Brutality surrounds missionaries
April 6, 2002
Surely anyone who pays attention to the situation between the Palestinians and Israelis sees the anguish on both sides.
It's all well and good to pontificate politically or religiously about the ancient roots of the conflict between the descendants of Isaac and the descendants of Ishmael.
But such discussions do nothing to solve the intransigence with which both sides defend their claims to this tiny slice of land holy to three major religions - Judaism, Christianity and Islam.
The Israeli military action and occupation of the West Bank is a personal situation for Presbyterian missionaries Elizabeth and Marthame Sanders, who have managed to stay in touch with friends and family through e-mail.
They were living and teaching school in the Palestinian Christian village of Zababdeh.
"Around suppertime, after the mosque's loudspeaker announced the closure of schools, we discovered that telephone service had been cut outside of Zababdeh; we could call within the village, but nowhere else. The only link to the outside was cell phones. ...
"Late that night, the Israeli army began re-entering Jenin. The sounds of scores of tanks and shooting resonated across Zababdeh."
The missionaries decided they must leave, but it was with heavy hearts at leaving behind friends.
"We are terribly sad and worried about them," they said in their e-mail message.
Elizabeth's mother lives in Lubbock, and I'm sure she's been watching the news closely and with anxiety for their safety.
"We were chilled by the prospect that the horrifying scenes in Ramallah and Bethlehem might be repeated in villages throughout Palestine, including Zababdeh," they wrote.
"People trapped in their homes without enough food, water, medicine and fuel. People shot on sight for venturing out. Journalists expelled so the world can't see what's happening. Ambulances attacked and medical help denied. People buried in a mass grave in a parking lot. ... Executions. Our e-mail was overflowing with messages sharing the latest developments and desperately calling for intervention."

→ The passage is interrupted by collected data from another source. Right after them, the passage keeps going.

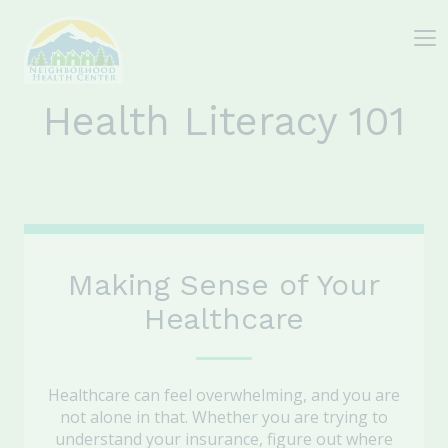
Health Literacy 101
Making Sense of Your
Healthcare
Healthcare can feel overwhelming, and you are
not alone in that. Whether you are trying to
understand your insurance, figure out where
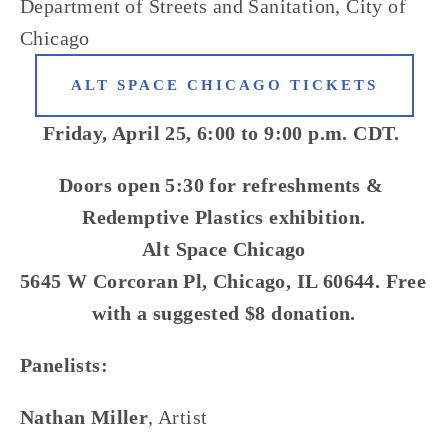
Department of Streets and Sanitation, City of 
Chicago
ALT SPACE CHICAGO TICKETS
Friday, April 25, 6:00 to 9:00 p.m. CDT. 
Doors open 5:30 for refreshments & 
Redemptive Plastics exhibition.
Alt Space Chicago
5645 W Corcoran Pl, Chicago, IL 60644. Free 
with a suggested $8 donation.
Panelists: 
Nathan Miller
, Artist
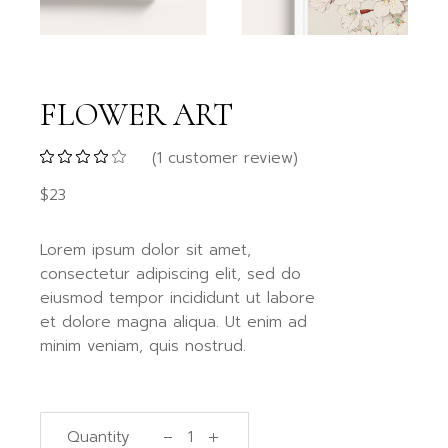
FLOWER ART
(
1
customer review)
$
23
Lorem ipsum dolor sit amet,
consectetur adipiscing elit, sed do
eiusmod tempor incididunt ut labore
et dolore magna aliqua. Ut enim ad
minim veniam, quis nostrud.
Quantity
Flower Art quantity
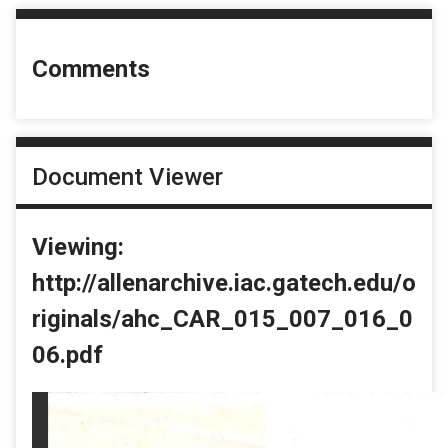
Comments
Document Viewer
Viewing:
http://allenarchive.iac.gatech.edu/o
riginals/ahc_CAR_015_007_016_0
06.pdf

From the battlefield, the carnage is always up close and personal. Violence breeds violence.
The most urgent need, said the missionaries, is prayer for peace.
"The Israeli military is brutalizing whole cities, breaking international laws with impunity," they wrote. "Not only is it endangering thousands of people, it is robbing millions in Israel and Palestine of a future together, finishing off hopes for a peaceful settlement in which coexistence is still possible."